Uluru 400pxUluru (Ayers Rock) in the Northern Territory is made of sandstone and the layers have been tipped up so they are almost vertical. These strata are visible as parallel lines on Uluru. This shows that there hasn’t been any significant erosion between the deposition of the strata. So there was rapid deposition – one layer was laid upon the other quite quickly. When we look at a geological cross-section through Uluru it is evident that a lot of sandstone has been eroded from above Uluru. The grains that comprise Uluru are angular, poorly sorted (a large range of particle sizes) and well-preserved (not weathered) which is consistent with rapid deposition.

Olgas 400pxKata Tjuta (the Olgas) is a group of large, domed rock formations 25km west of Uluru. They are comprised of large boulders (30-50cm in size). These all face in a similar direction, which is the direction of the water flow that transported them to this site. They indicate highly energetic flood waters.

So we would expect to find evidence of raging waters (which transport and deposit lots of sediment) and we do. These cross-beds, parallel sedimentary strata and boulders are evidence of Noah’s flood.

Evidence of massive erosion

If a catastrophic flood covered the earth for six months you would expect to find evidence of massive erosion. After the flood waters peaked and subsided, they would have flowed off the continents and eroded material away as they flowed back into the ocean.

When you stand at Echo Point overlooking the Three Sisters, you see that Jamison valley is cut into a flat plateau. How did it get so flat? As the floodwaters moved across the continent, they eroded the surface flat. That’s how plateaus formed all around Australia and around the world. Jamison valley is much larger than any valley caused by Kedumba River that flows through it (the same is true for the Grand Canyon in USA). Geomorphologists call these overfit valleys – the valley is too big for the river. How did it get to be such a large valley? The valley was carved by a lot of water and not by the current river. As the floodwaters subsided, when hills became exposed, the water carved out large valleys transporting the sediment out of the area.

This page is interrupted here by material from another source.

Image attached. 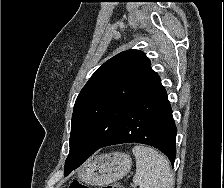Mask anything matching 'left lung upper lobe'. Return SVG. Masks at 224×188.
I'll use <instances>...</instances> for the list:
<instances>
[{"label": "left lung upper lobe", "instance_id": "obj_1", "mask_svg": "<svg viewBox=\"0 0 224 188\" xmlns=\"http://www.w3.org/2000/svg\"><path fill=\"white\" fill-rule=\"evenodd\" d=\"M159 81L150 60L135 49L115 55L97 69L74 105L65 170L98 150L132 103Z\"/></svg>", "mask_w": 224, "mask_h": 188}]
</instances>
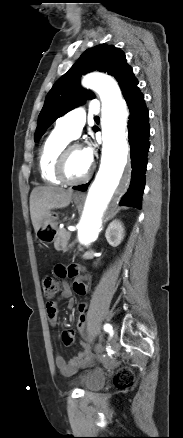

This is also evident at Carnarvon Gorge in Queensland at the intersection of the Great Artesian Basin and the Bowen Basin. A large valley has been cut into a sandstone plateau that’s capped by basalt. As material has been eroded away, these sedimentary layers originally covered a much larger area.

As a result of such erosion, rivers can flow through mountain ranges rather than around them. For example, the Heavitree Gap in the MacDonnell Ranges near Alice Springs. How did that happen? Many explanations have been proposed, but none of them work. As the floodwaters subsided, the higher parts of the ridge become exposed and the water flows between the gap between them. As the waters continue to drop, they continue to erode through this gap until when the water has all subsided the gap remains and a river flows through this gap today. It’s called an air gap if it doesn’t go down to the level of the adjacent surface.

So we would expect to find evidence of massive erosion and we do. These large overfit valleys are evidence of Noah’s flood.

Evidence of youthfulness

If a catastrophic flood covered the earth for six months about 4,350 years ago, you would expect to find evidence of youthfulness.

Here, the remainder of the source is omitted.